Sonea erstickte ein Lachen. Ein mörderischer Ausdruck erschien auf Regins Gesicht, und er machte einen Satz auf sie zu. Sonea wich den suchenden Händen geschickt aus.
»Vielen Dank für die Lektion, Regin. Ich hätte nie gedacht, dass du ein Mann von solcher Weitsicht bist.«
Kichernd wandte sie sich ab und ging auf die Lichter der Universität zu.
16
Die Regeln der Anklage
Rothen baute gerade eine komplizierte Konstruktion aus Röhren, Ventilen und Glaskugeln ab, als ein junger Mann in Dienstbotenkleidung in der Tür des Klassenzimmers auftauchte. Die grüne Schärpe, die er um die Taille trug, wies ihn als einen Boten der Heiler aus.
»Ja?«, sagte Rothen.
»Lady Vinara erbittet Eure Anwesenheit im Heilerquartier.«
Rothens Herz setzte einen Schlag aus. Was konnte Vinara von ihm wollen? War Sonea etwas zugestoßen? War einer von Regins Streichen zu weit gegangen? Oder handelte es sich um jemand anderen? Um seinen alten Freund Yaldin vielleicht? Oder um Ezrille, dessen Frau?

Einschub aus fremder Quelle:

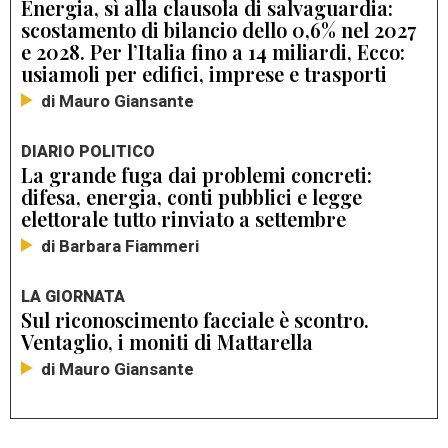
Energia, sì alla clausola di salvaguardia:
scostamento di bilancio dello 0,6% nel 2027
e 2028. Per l’Italia fino a 14 miliardi, Ecco:
usiamoli per edifici, imprese e trasporti
di Mauro Giansante
DIARIO POLITICO
La grande fuga dai problemi concreti:
difesa, energia, conti pubblici e legge
elettorale tutto rinviato a settembre
di Barbara Fiammeri
LA GIORNATA
Sul riconoscimento facciale è scontro.
Ventaglio, i moniti di Mattarella
di Mauro Giansante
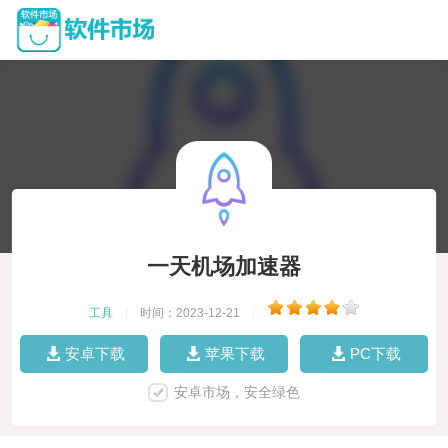
一天机场加速器
工具
|
时间：2023-12-21
|
安卓下载
苹果下载
PC下载
安卓市场，安全绿色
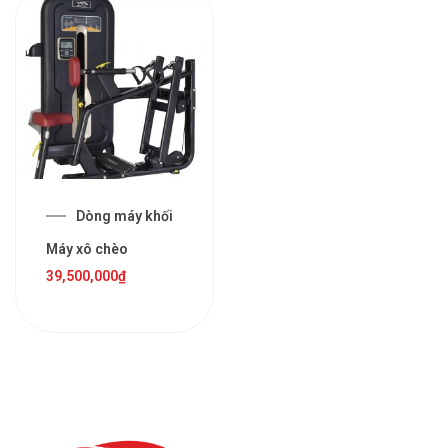
Dòng máy khối
Máy xô chèo
39,500,000
₫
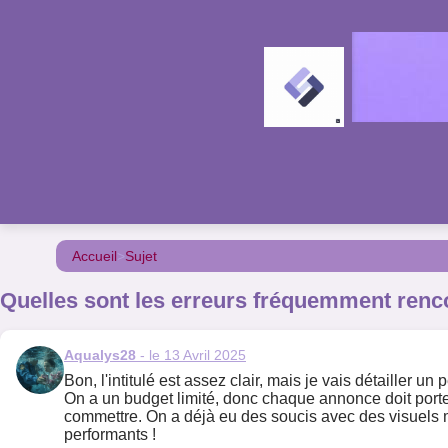
Accueil
>
Sujet
Quelles sont les erreurs fréquemment renco
Aqualys28
- le 13 Avril 2025
Bon, l'intitulé est assez clair, mais je vais détailler u
On a un budget limité, donc chaque annonce doit porter 
commettre. On a déjà eu des soucis avec des visuels mal
performants !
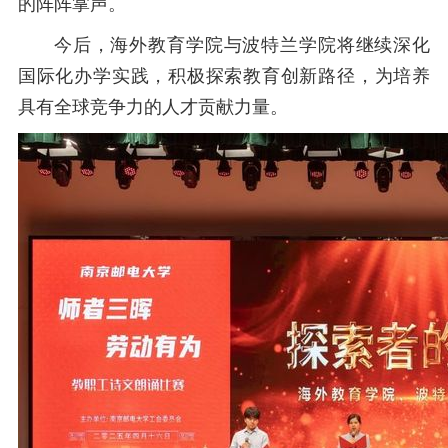
的阵阵掌声。
今后，海外教育学院与波特兰学院将继续深化
国际化办学实践，积极探索教育创新路径，为培养
具有全球竞争力的人才贡献力量。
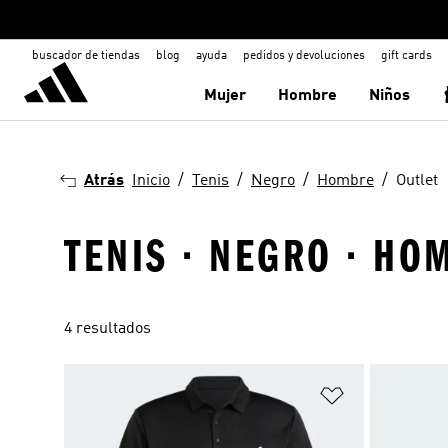
buscador de tiendas
blog
ayuda
pedidos y devoluciones
gift cards
Mujer
Hombre
Niños
Atrás
Inicio
Tenis
Negro
Hombre
Outlet
TENIS · NEGRO · HO
4 resultados
Añadir a la li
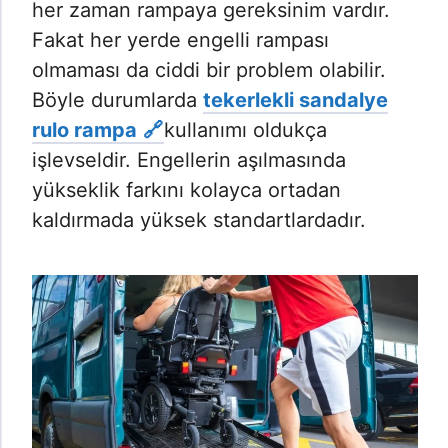
her zaman rampaya gereksinim vardır.
Fakat her yerde engelli rampası
olmaması da ciddi bir problem olabilir.
Böyle durumlarda
tekerlekli sandalye
rulo rampa
kullanımı oldukça
işlevseldir. Engellerin aşılmasında
yükseklik farkını kolayca ortadan
kaldırmada yüksek standartlardadır.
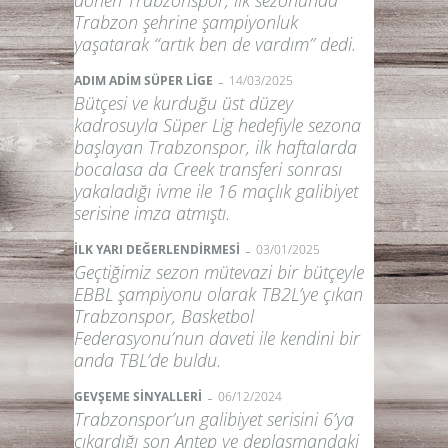
Trabzon şehrine şampiyonluk
yaşatarak “artık ben de vardım” dedi.
-
ADIM ADİM SÜPER LİGE
14/03/2025
Bütçesi ve kurduğu üst düzey
kadrosuyla Süper Lig hedefiyle sezona
başlayan Trabzonspor, ilk haftalarda
bocalasa da Creek transferi sonrası
yakaladığı ivme ile 16 maçlık galibiyet
serisine imza atmıştı.
-
İLK YARI DEĞERLENDİRMESİ
03/01/2025
Geçtiğimiz sezon mütevazi bir bütçeyle
EBBL şampiyonu olarak TB2L’ye çıkan
Trabzonspor, Basketbol
Federasyonu’nun daveti ile kendini bir
anda TBL’de buldu.
-
GEVŞEME SİNYALLERİ
06/12/2024
Trabzonspor’un galibiyet serisini 6’ya
çıkardığı son Antep ve deplasmandaki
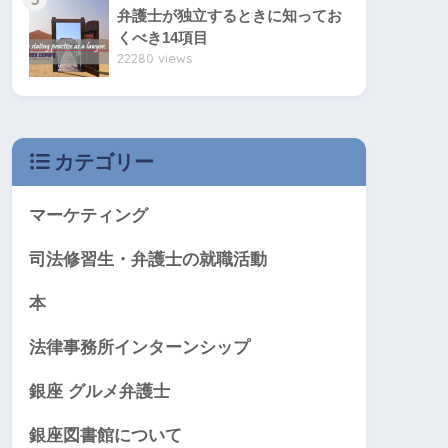
弁護士が独立するときに知ってお
くべき14項目
22280 views
カテゴリー
マーケティング
司法修習生・弁護士の就職活動
本
法律事務所インターンシップ
銀座 グルメ弁護士
銀座図書館について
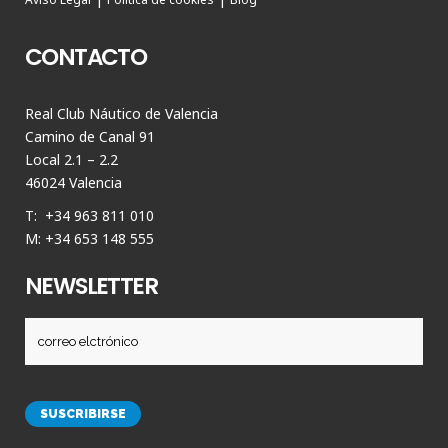
CONTACTO
Real Club Náutico de Valencia
Camino de Canal 91
Local 2.1 – 2.2
46024 Valencia
T: +34 963 811 010
M: +34 653 148 555
NEWSLETTER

»Ich werde in Kürze dort sein«, erwiderte er.
Der Bote verbeugte sich und eilte davon. Rothen sah den Novizen an, der zurückgeblieben war, um ihm zur Hand zu gehen. Farind lächelte.
»Ich werde die Versuchsanordnung allein abbauen, wenn Ihr wollt, Mylord.«
Rothen nickte. »Also gut. Aber sei vorsichtig, wenn du die Säure weggießt.«
»Natürlich.«
Auf dem Weg durch die Flure versuchte Rothen, sich keinen Spekulationen über Vinaras Beweggründe hinzugeben. Er würde es schon bald genug erfahren. Die Abendluft draußen war eiskalt, daher hüllte er sich in einen Schild und wärmte die Luft darin. Als er die Heilerquartiere erreichte, erwartete Lady Vinara ihn bereits im Eingang.